Dans la deuxième moitié du XXe siècle, l’importance des propriétaires dans l’environnement des chats grandit encore si bien que leurs cultures sont de plus en plus anthropisées. Elles sont moins fondées sur le territoire que sur le lien aux humains. Les relations sont plus étroites : les félins deviennent des compagnons, sont considérés comme des amis, voire comme des membres à part entière de la famille. Les propriétaires de chat sont de moins en moins en recherche d’une compagnie distante et indépendante mais de chats sociables, ludiques, interactifs et affectueux. Ils les éduquent et les aiment comme des enfants. De leur côté, les chats érigent leur territoire en lieu de rencontres et conservent des comportements infantiles marqués par la recherche du jeu avec leurs maîtres. Les « chatchiens » pour reprendre l’expression parlante d’Éric Baratay, incarnent le niveau d’anthropisation le plus récent et le plus poussé.

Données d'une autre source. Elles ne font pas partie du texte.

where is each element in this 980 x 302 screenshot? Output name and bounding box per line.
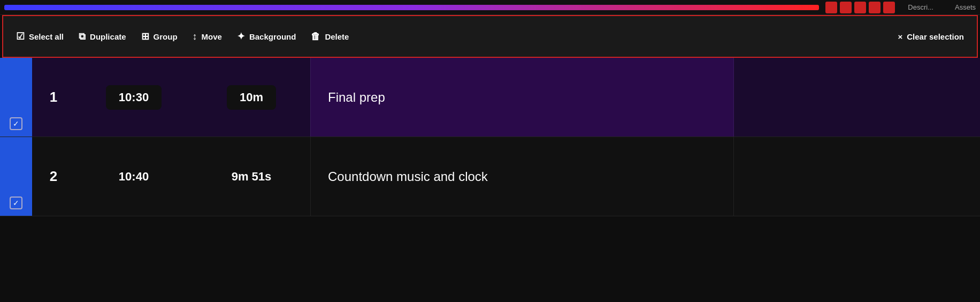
row-2-selector[interactable]: ✓ xyxy=(0,137,32,216)
background-label: Background xyxy=(249,32,296,41)
row-1-selector[interactable]: ✓ xyxy=(0,58,32,137)
select-all-icon: ☑ xyxy=(16,31,25,42)
red-square-1 xyxy=(825,2,837,13)
row-2-duration-value: 9m 51s xyxy=(232,170,272,184)
red-square-5 xyxy=(883,2,895,13)
clear-selection-button[interactable]: × Clear selection xyxy=(898,32,964,41)
table-area: ✓ 1 10:30 10m Final prep ✓ 2 10:40 xyxy=(0,58,980,216)
row-1-duration-cell: 10m xyxy=(193,58,310,137)
trash-icon: 🗑 xyxy=(311,31,320,42)
group-button[interactable]: ⊞ Group xyxy=(141,31,178,42)
gradient-bar xyxy=(4,5,819,10)
row-1-extra xyxy=(884,58,980,137)
assets-header: Assets xyxy=(955,3,976,11)
background-icon: ✦ xyxy=(237,31,245,42)
row-1-assets xyxy=(734,58,884,137)
row-1-checkbox[interactable]: ✓ xyxy=(10,117,22,130)
select-all-button[interactable]: ☑ Select all xyxy=(16,31,64,42)
red-square-3 xyxy=(854,2,866,13)
row-2-assets xyxy=(734,137,884,216)
duplicate-icon: ⧉ xyxy=(79,31,86,42)
red-squares-group xyxy=(825,2,895,13)
group-label: Group xyxy=(154,32,178,41)
row-2-duration-cell: 9m 51s xyxy=(193,137,310,216)
close-icon: × xyxy=(898,32,903,41)
table-row: ✓ 2 10:40 9m 51s Countdown music and clo… xyxy=(0,137,980,216)
delete-button[interactable]: 🗑 Delete xyxy=(311,31,349,42)
row-2-checkbox[interactable]: ✓ xyxy=(10,197,22,209)
duplicate-label: Duplicate xyxy=(90,32,126,41)
delete-label: Delete xyxy=(325,32,349,41)
table-row: ✓ 1 10:30 10m Final prep xyxy=(0,58,980,137)
selection-toolbar: ☑ Select all ⧉ Duplicate ⊞ Group ↕ Move … xyxy=(2,15,978,58)
row-2-description: Countdown music and clock xyxy=(310,137,734,216)
red-square-2 xyxy=(840,2,852,13)
duplicate-button[interactable]: ⧉ Duplicate xyxy=(79,31,126,42)
row-2-extra xyxy=(884,137,980,216)
row-1-time-badge: 10:30 xyxy=(106,85,162,110)
move-icon: ↕ xyxy=(193,31,197,42)
row-1-description: Final prep xyxy=(310,58,734,137)
row-2-time-cell: 10:40 xyxy=(75,137,193,216)
descri-header: Descri... xyxy=(908,3,933,11)
row-1-time-cell: 10:30 xyxy=(75,58,193,137)
group-icon: ⊞ xyxy=(141,31,149,42)
row-1-number: 1 xyxy=(32,58,75,137)
top-bar: Descri... Assets xyxy=(0,0,980,15)
background-button[interactable]: ✦ Background xyxy=(237,31,296,42)
select-all-label: Select all xyxy=(29,32,64,41)
red-square-4 xyxy=(869,2,881,13)
row-2-number: 2 xyxy=(32,137,75,216)
move-button[interactable]: ↕ Move xyxy=(193,31,222,42)
column-headers: Descri... Assets xyxy=(908,3,976,11)
move-label: Move xyxy=(202,32,222,41)
row-1-duration-badge: 10m xyxy=(227,85,276,110)
row-2-time-value: 10:40 xyxy=(119,170,149,184)
clear-selection-label: Clear selection xyxy=(907,32,964,41)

Ces chats semblent supplanter les chiens devenus trop encombrants en tant qu’animal de compagnie. Les propriétaires cherchent de plus en plus à reporter sur leur félin les désirs de proximité et d’accointance qu’on attendait d’une relation entre un maitre et son chien. À leur tour, ces chatchiens sont extrêmement attachés à leur propriétaire, vivant dans la crainte d’un possible abandon.

L’histoire du chat serait donc, conclut Éric Baratay, celle du chien en décalé. Les évolutions des cultures félines sont liées à une évolution des attentes des humains à la recherche d’une plus grande proximité avec leur animal. Elles passent par la sélection des individus lors des reproductions, par l’éducation des petits, mais aussi par une possible transmission culturelle par l’environnement épigénétique qui faciliterait ou entraverait l’expression de certains gènes selon les nécessités du contexte historique. La stérilisation massive des félins qui se détournent de leurs congénères au profit de l’interaction avec les humains et l’enfermement de ces animaux qu’on laisse moins facilement vagabonder dans la nature constituent encore deux éléments d’explication apportés par Éric Baratay. Il n’est plus rare désormais, note-t-il, de voir des chats tenus en laisse, en particulier dans le monde anglo-saxon, pratique essentiellement attachée aux canidés. Pour lui, c’est sans doute la preuve que le chat est bien en passe de devenir « un chien comme les autres ».